Cari di sini

Minggu, 28 Desember 2008

Nama : Nasrullah
NM : 07400012
Kelas : III/A
Tugas : Hukum Administrasi Negara (UAS)

1.
(1.a) Ada banyak sanksi-sanksi yang diatur dalam peraturan perundang-undangan kita, seperti misalnya dalam Undang-undang kepegawaian (Undang-Undang No. 43 Tahun 1999 Tentang Perubahan atas Undang-Undang No. 8 Tahun 1974 Tentang Pokok-Pokok Kepegawaian), dalam Undang-Undang Tentang Lalu Lintas dan Angkutan Jalan (Undang-Undang No. 14 Tahun 1992 Tentang Lalu Lintas dan Angkutan Jalan).
Di Indonesia, paksaan pemerintah (bestuurdwang) sudah dikenal sejak diundangkannya Undang-undang Nomor 1 Tahun 1960 tentang Larangan Pemakaian tanah Tanpa Ijin yang Berhak atau Kuasanya.
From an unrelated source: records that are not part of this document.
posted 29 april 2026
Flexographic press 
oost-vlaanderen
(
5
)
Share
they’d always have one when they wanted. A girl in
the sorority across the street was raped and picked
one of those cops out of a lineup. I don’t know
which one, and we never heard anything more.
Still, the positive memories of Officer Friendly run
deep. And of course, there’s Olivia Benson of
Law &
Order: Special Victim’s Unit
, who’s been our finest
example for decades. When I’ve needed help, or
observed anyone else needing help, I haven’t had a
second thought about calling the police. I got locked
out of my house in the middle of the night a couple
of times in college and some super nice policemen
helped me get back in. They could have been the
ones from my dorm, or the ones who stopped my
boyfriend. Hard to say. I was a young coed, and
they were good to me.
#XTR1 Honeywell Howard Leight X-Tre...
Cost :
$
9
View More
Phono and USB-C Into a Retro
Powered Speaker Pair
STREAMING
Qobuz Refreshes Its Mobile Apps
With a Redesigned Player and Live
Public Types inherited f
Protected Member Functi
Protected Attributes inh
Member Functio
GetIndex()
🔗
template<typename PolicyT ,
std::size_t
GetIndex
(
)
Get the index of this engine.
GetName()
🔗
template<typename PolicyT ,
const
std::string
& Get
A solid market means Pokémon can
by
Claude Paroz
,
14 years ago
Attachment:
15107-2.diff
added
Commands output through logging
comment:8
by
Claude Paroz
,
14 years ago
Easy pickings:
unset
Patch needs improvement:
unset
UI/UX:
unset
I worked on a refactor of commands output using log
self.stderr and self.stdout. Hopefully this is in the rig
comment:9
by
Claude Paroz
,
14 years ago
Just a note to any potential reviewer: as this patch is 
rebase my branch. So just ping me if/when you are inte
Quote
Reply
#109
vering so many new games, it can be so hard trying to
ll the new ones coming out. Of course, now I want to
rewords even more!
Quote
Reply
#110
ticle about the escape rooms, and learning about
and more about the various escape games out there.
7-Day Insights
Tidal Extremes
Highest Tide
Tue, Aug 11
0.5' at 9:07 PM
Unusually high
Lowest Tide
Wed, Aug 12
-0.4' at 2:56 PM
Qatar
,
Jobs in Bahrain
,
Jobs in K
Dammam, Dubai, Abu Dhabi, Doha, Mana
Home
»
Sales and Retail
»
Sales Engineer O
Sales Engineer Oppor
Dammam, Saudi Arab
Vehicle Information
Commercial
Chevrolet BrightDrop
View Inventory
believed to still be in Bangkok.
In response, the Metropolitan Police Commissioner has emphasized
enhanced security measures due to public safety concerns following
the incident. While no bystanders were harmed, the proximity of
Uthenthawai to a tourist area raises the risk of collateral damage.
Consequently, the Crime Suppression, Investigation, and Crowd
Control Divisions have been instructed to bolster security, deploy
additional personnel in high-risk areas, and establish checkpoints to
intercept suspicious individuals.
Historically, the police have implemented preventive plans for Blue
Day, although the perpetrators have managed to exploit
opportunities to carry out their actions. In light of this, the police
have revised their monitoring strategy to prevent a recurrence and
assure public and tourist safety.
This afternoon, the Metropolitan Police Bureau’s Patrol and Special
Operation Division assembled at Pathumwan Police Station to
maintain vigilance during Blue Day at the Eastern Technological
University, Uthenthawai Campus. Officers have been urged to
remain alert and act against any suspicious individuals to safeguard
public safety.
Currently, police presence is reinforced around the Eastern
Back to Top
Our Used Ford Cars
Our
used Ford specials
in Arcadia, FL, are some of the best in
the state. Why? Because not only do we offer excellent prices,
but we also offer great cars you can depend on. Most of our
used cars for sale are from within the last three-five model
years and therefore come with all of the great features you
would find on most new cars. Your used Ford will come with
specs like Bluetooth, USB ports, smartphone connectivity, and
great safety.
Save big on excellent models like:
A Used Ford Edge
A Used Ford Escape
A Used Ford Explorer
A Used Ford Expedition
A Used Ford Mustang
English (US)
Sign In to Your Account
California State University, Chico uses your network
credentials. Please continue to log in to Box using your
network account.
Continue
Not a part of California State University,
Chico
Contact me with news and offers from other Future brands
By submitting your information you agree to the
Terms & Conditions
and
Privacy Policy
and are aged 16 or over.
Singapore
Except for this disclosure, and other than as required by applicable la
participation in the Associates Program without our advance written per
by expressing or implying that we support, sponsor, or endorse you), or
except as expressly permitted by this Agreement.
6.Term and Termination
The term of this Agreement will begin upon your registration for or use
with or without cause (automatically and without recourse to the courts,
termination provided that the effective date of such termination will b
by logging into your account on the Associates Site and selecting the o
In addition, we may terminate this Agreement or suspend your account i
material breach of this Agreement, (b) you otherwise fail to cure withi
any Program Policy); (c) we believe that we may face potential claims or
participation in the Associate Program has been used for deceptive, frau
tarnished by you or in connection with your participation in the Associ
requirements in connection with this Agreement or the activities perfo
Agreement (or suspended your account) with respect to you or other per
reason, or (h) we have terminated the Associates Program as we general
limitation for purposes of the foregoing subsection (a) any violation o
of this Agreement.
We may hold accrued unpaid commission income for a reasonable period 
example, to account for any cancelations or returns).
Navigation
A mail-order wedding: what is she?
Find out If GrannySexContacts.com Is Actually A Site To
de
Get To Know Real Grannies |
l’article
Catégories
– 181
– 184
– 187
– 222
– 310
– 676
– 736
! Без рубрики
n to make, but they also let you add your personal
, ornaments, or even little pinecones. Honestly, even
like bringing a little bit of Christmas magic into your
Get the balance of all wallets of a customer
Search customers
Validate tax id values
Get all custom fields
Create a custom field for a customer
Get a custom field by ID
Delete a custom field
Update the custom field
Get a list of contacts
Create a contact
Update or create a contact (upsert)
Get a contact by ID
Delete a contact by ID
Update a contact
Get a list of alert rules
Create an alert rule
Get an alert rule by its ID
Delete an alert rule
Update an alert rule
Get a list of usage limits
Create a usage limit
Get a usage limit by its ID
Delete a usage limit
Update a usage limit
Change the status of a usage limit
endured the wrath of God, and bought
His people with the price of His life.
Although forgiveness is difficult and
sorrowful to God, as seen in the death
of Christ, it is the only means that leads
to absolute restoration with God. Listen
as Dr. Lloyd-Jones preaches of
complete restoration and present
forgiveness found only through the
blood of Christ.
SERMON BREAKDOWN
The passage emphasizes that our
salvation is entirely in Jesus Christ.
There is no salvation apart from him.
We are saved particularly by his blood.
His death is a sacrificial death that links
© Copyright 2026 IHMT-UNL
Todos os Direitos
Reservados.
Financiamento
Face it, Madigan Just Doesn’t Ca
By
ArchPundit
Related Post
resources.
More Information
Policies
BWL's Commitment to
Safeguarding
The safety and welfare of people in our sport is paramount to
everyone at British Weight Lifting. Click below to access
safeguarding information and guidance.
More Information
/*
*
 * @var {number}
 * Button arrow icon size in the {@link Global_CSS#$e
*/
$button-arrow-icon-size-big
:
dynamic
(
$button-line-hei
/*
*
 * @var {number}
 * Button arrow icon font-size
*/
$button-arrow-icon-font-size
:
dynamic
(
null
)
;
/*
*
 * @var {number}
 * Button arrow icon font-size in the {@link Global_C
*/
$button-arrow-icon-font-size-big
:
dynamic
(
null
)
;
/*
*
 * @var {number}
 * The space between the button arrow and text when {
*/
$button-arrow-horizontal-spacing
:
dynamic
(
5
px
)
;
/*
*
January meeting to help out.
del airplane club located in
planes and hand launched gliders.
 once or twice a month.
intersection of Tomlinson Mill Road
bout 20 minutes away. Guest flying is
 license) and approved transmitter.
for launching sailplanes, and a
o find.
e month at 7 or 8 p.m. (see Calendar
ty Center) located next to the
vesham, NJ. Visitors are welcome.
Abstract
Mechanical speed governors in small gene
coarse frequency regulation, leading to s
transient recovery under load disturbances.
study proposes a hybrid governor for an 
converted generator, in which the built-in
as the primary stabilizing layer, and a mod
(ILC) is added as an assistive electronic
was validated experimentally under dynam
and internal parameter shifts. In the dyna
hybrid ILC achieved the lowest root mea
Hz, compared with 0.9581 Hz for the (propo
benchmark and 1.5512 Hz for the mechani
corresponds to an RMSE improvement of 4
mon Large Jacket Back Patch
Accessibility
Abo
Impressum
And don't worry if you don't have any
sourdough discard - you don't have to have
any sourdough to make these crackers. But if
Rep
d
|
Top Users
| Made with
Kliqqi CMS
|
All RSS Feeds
Undang-undang tersebut memberi kewenangan kepada penguasa daerah pada waktu itu untuk bertindak secara bestuurdwang. Tindakan bestuurdwang dimaksud yakni wewenang bagi Penguasa Daerah guna memerintahkan kepada seorang pemakai tanah tanpa izin untuk mengosongkan tanah yang bersangkutan dengan segala bidang dan orang yang menerima hak dari padanya atau dalam hal setelah berlakunya tenggang waktu yang ditentukan di dalam perintah pengosongan dan ternyata belum dipenuhi oleh yang bersangkutan, maka penguasa daerah yang bersangkutan atau pejabat yang diberi perintah olehnya melaksanakan pengosongan atas biaya pemakai tanah sendiri. Sementara itu di Belanda, paksaan pemerintah merupakan tindakan nyata yang dilakukan oleh organ pemerintah atau atas nama pemerintah untuk memindahkan, mengosongkan, menghalang-halangi, memperbaiki pada keadaan semula apa yang telah dilakukan atau sedang dilakukan yang bertentangan dengan kewajiban-kewajiban yang ditentukan dalam peraturan perundang-undangan.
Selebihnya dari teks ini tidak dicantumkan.